(Work instruction): Could you filter the records below and keep only the lines with the word "votre"?

(Source material):
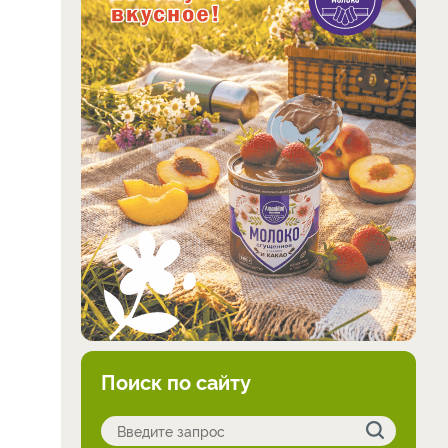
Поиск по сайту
---
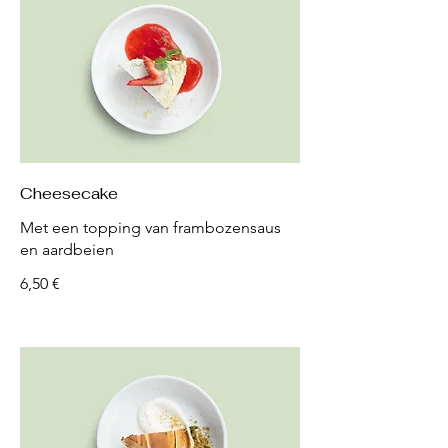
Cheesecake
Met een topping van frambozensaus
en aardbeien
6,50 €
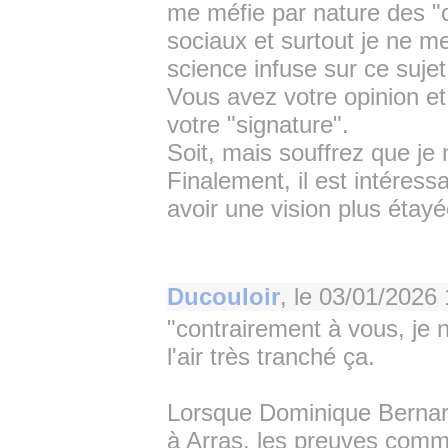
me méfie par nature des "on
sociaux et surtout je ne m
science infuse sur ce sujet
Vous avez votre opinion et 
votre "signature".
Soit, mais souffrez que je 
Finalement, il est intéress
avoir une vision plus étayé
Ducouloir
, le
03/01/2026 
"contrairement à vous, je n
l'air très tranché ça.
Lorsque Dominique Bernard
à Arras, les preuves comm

(Solution for this task):
Vous avez votre opinion et 
votre "signature".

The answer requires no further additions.